- DVD cover art
- Directed by: Leo Lee
- Written by: Leo Lee
- Produced by: Leilei Hu; Leo Lee;
- Starring: Ed Asner; Tim Curry; Matthew Lillard; George Takei;
- Narrated by: Ed Asner
- Cinematography: Chuntao Guo
- Edited by: Leo Lee
- Music by: Brian McKenna
- Production company: Zhejiang Versatile
- Distributed by: Gryphon Entertainment; Anderson Digital; Arc Entertainment;
- Release date: August 2, 2013;
- Running time: 80 minutes
- Country: China
- Language: Chinese

= Axel: The Biggest Little Hero =

Axel: The Biggest Little Hero (original title: Bonta) is a 2013 animated 3-D film written and directed by Leo Lee. The English-language version stars the voices of Yuri Lowenthal, Sarah Natochenny, Colleen O'Shaughnessey, Kate Higgins, Ed Asner, and Tim Curry. Under its original title of Bonta, the film released nationwide across China on August 2, 2013, as China's very first 3-D film to combine stereoscopic effects with CG technology, representing their highest level of animation.

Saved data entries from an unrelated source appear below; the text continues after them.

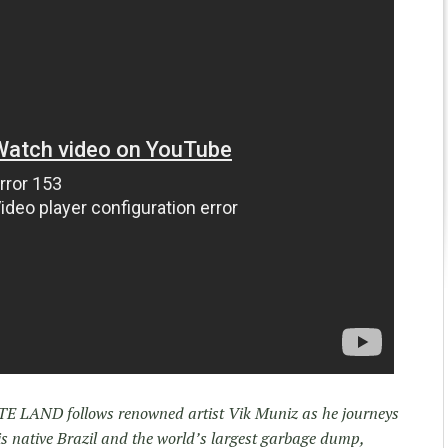
STE LAND follows renowned artist Vik Muniz as he journeys
is native Brazil and the world’s largest garbage dump,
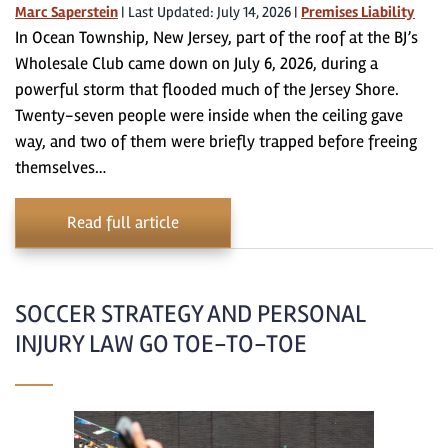
Marc Saperstein
|
Last Updated: July 14, 2026
|
Premises Liability
In Ocean Township, New Jersey, part of the roof at the BJ’s
Wholesale Club came down on July 6, 2026, during a
powerful storm that flooded much of the Jersey Shore.
Twenty-seven people were inside when the ceiling gave
way, and two of them were briefly trapped before freeing
themselves…
Read full article
SOCCER STRATEGY AND PERSONAL
INJURY LAW GO TOE-TO-TOE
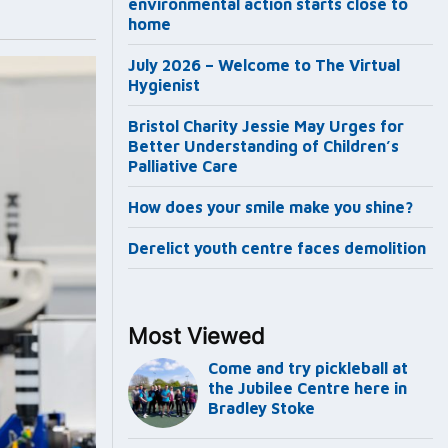
environmental action starts close to
home
July 2026 – Welcome to The Virtual
Hygienist
Bristol Charity Jessie May Urges for
Better Understanding of Children’s
Palliative Care
How does your smile make you shine?
Derelict youth centre faces demolition
Most Viewed
Come and try pickleball at
the Jubilee Centre here in
Bradley Stoke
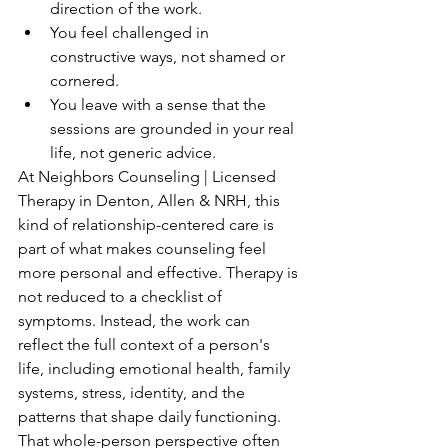
direction of the work.
You feel challenged in 
constructive ways, not shamed or 
cornered.
You leave with a sense that the 
sessions are grounded in your real 
life, not generic advice.
At Neighbors Counseling | Licensed 
Therapy in Denton, Allen & NRH, this 
kind of relationship-centered care is 
part of what makes counseling feel 
more personal and effective. Therapy is 
not reduced to a checklist of 
symptoms. Instead, the work can 
reflect the full context of a person's 
life, including emotional health, family 
systems, stress, identity, and the 
patterns that shape daily functioning. 
That whole-person perspective often 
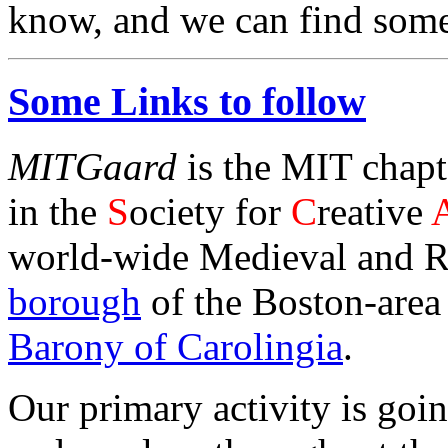
know, and we can find someo
Some Links to follow
MITGaard
is the MIT chapt
in the
S
ociety for
C
reative
world-wide Medieval and Re
borough
of the Boston-area
Barony of Carolingia
.
Our primary activity is goin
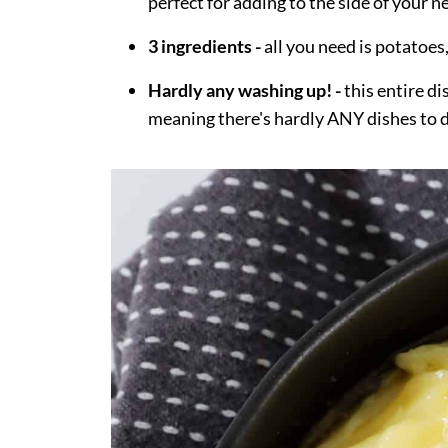
perfect for adding to the side of your 
3 ingredients -
all you need is potatoes
Hardly any washing up! -
this entire d
meaning there's hardly ANY dishes to 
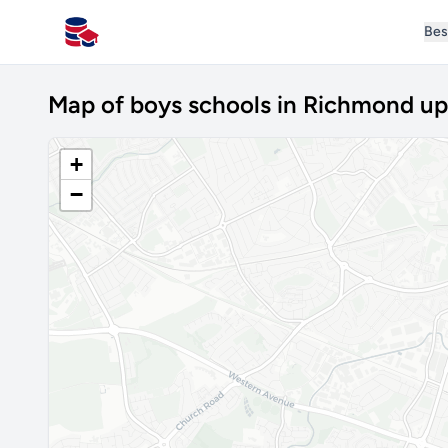
Bes
All Schools UK
Map of boys schools in Richmond u
+
−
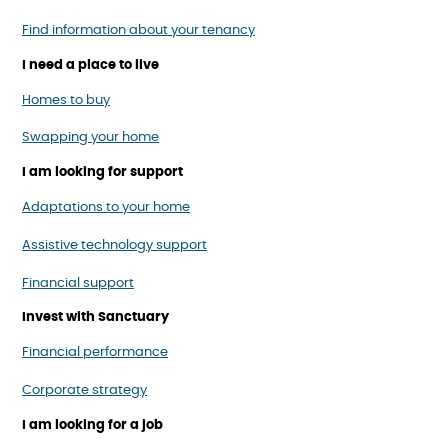
Find information about your tenancy
I need a place to live
Homes to buy
Swapping your home
I am looking for support
Adaptations to your home
Assistive technology support
Financial support
Invest with Sanctuary
Financial performance
Corporate strategy
I am looking for a job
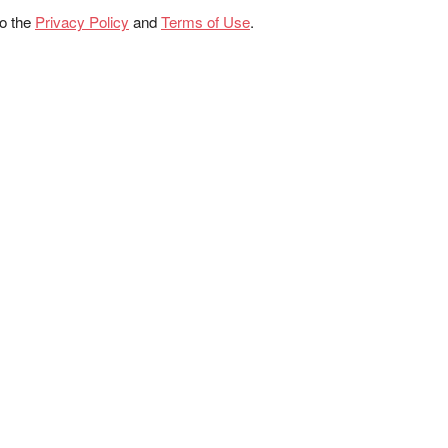
to the
Privacy Policy
and
Terms of Use
.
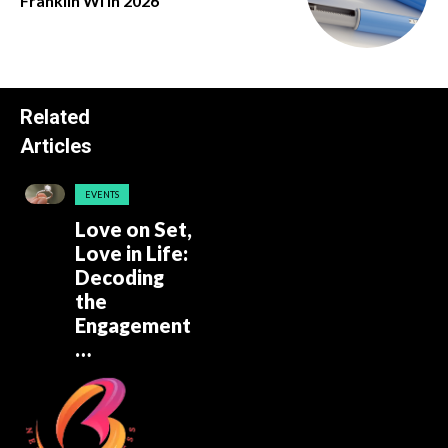
Franklin Wi in 2026
Related
Articles
EVENTS
Love on Set,
Love in Life:
Decoding
the
Engagement
…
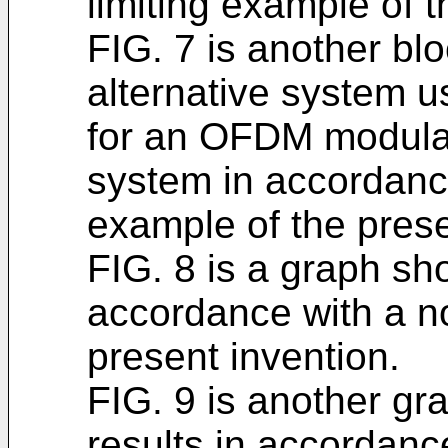
limiting example of t
FIG. 7 is another b
alternative system 
for an OFDM modula
system in accordance
example of the prese
FIG. 8 is a graph sh
accordance with a no
present invention.
FIG. 9 is another gr
results in accordance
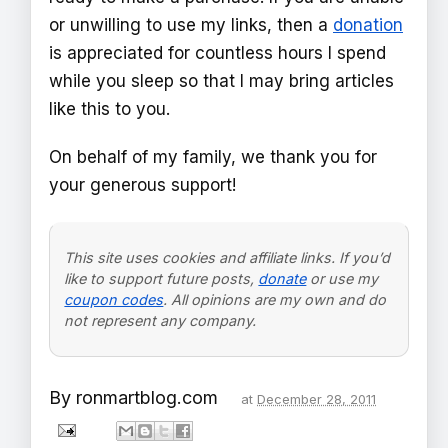
or unwilling to use my links, then a
donation
is appreciated for countless hours I spend
while you sleep so that I may bring articles
like this to you.
On behalf of my family, we thank you for
your generous support!
This site uses cookies and affiliate links. If you’d
like to support future posts,
donate
or use my
coupon codes
. All opinions are my own and do
not represent any company.
By
ronmartblog.com
at
December 28, 2011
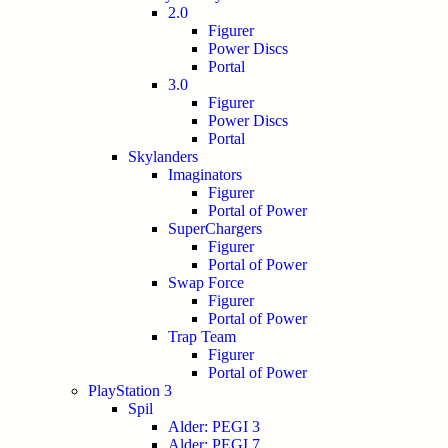
2.0
Figurer
Power Discs
Portal
3.0
Figurer
Power Discs
Portal
Skylanders
Imaginators
Figurer
Portal of Power
SuperChargers
Figurer
Portal of Power
Swap Force
Figurer
Portal of Power
Trap Team
Figurer
Portal of Power
PlayStation 3
Spil
Alder: PEGI 3
Alder: PEGI 7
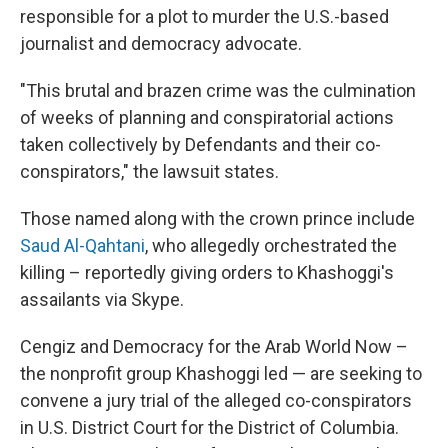
responsible for a plot to murder the U.S.-based
journalist and democracy advocate.
"This brutal and brazen crime was the culmination
of weeks of planning and conspiratorial actions
taken collectively by Defendants and their co-
conspirators," the lawsuit states.
Those named along with the crown prince include
Saud Al-Qahtani
, who allegedly orchestrated the
killing – reportedly giving orders to Khashoggi's
assailants via Skype.
Cengiz and Democracy for the Arab World Now –
the nonprofit group Khashoggi led — are seeking to
convene a jury trial of the alleged co-conspirators
in U.S. District Court for the District of Columbia.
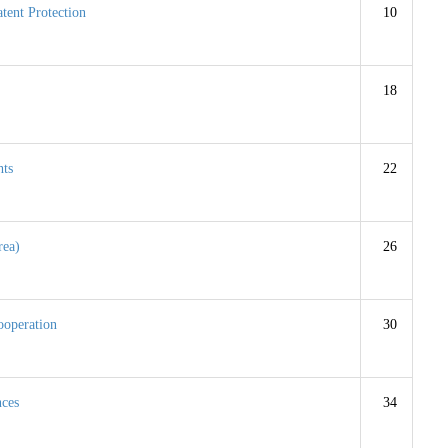
tent Protection
10
18
hts
22
rea)
26
ooperation
30
nces
34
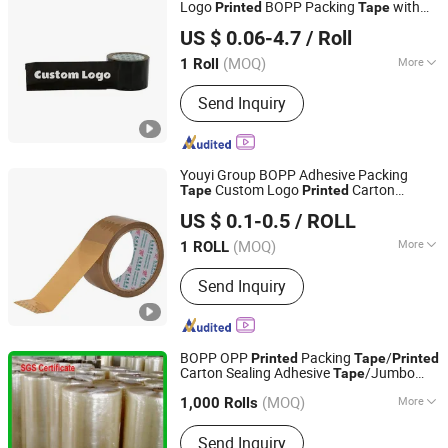
Logo
BOPP Packing
with
Printed
Tape
Hangzhou Essente Import and Export Trading Co., Ltd.
Company Logo
US $ 0.06-4.7
/ Roll
Zhejiang, China
Since 2024
(MOQ)
More
1 Roll
Waterproof :
Waterproof
Send Inquiry
Youyi Group BOPP Adhesive Packing
Custom Logo
Carton
Tape
Printed
Fujian Youyi Adhesive Tape Group Co., Ltd.
Sealing OPP
Tape
US $ 0.1-0.5
/ ROLL
(MOQ)
More
1 ROLL
Fujian, China
Since 2018
Main Products:
Tape
Send Inquiry
BOPP OPP
Packing
/
Printed
Tape
Printed
Carton Sealing Adhesive
/Jumbo
Tape
GUANGDONG GREEN PACKING CO.,LTD
Roll Packing
Tape
(MOQ)
More
1,000 Rolls
Guangdong, China
Since 2016
Material :
BOPP
Send Inquiry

The English-language version titled Axel: The Biggest Little Hero was released on DVD in the United States on June 3, 2014.

==Plot==
On the planet Earth, Axel (Yuri Lowenthal) and his best friend Jono (Colleen O'Shaughnessey) go out in search of a magical plant from the Bonta Forest that will feed their starving tribe, but they are threatened by the Lizard King (Matthew Lillard) who wants to take over the forest. The two become friends with a brave princess and a giant ostrich robot (Marc Thompson) who assist them on their journey for the plant.

==English cast==
- Yuri Lowenthal as Axel
- Colleen O'Shaughnessey as Jono
- Kate Higgins as Gaga
- Ed Asner as Bonta
- Tim Curry as Papa Qi
- Matthew Lillard as Lizard King
- George Takei as Elder
- Marc Thompson as 1st & 4th Guardians, Pootron, Mecha Lizard
- Sarah Natochenny as Boca
- Alyson Leigh Rosenfeld as Second Guardian
- Rebecca Soler as Neepop
- Veronica Taylor as Young Gaga

==Release==

Bonta theatrical poster

The 3-D film released nationwide across China under its original title of Bonta on August 2, 2013, before heading to film festivals in Europe and South Korea. The project screened October 3, 2013 at the 18th Busan International Film Festival and "won wide popularity among the viewers and Korean media".

===DVD===
As Axel: The Biggest Little Hero, the film was released on DVD in the United States on June 3, 2014.

== Reception ==
Common Sense Media gave the film three out of five stars, expressing frustration over the film's lack of immediate resolution while also commenting that they enjoyed the relationship between Axel and Jono. Dove was more wholly positive and called Axel a "charming and unique animated movie". Aced Magazine generally praised the film, remarking that the strangely animated characters would be appreciated by the target audience of small children. They also advised that since the adventure "gets a little rough" for youngsters, they that parents watch the film their children.